* Exercise
Your response should consist solely of the lines from the one containing "Fantasy Island" through the end of the data, copied exactly.
[[ Task inputs open ]]
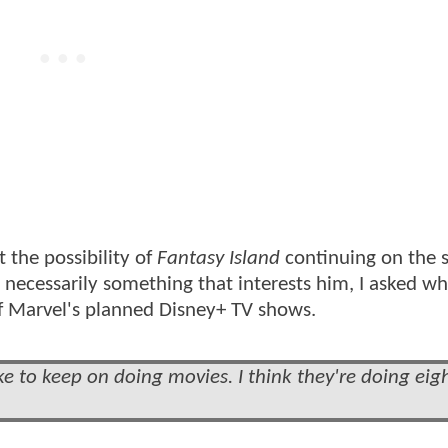
t the possibility of
Fantasy Island
continuing on the 
't necessarily something that interests him, I asked w
f Marvel's planned Disney+ TV shows.
ike to keep on doing movies. I think they're doing eig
[[ Task inputs closed ]]
* Response box
Fantasy Island
continuing on the 
't necessarily something that interests him, I asked w
f Marvel's planned Disney+ TV shows.
ike to keep on doing movies. I think they're doing eig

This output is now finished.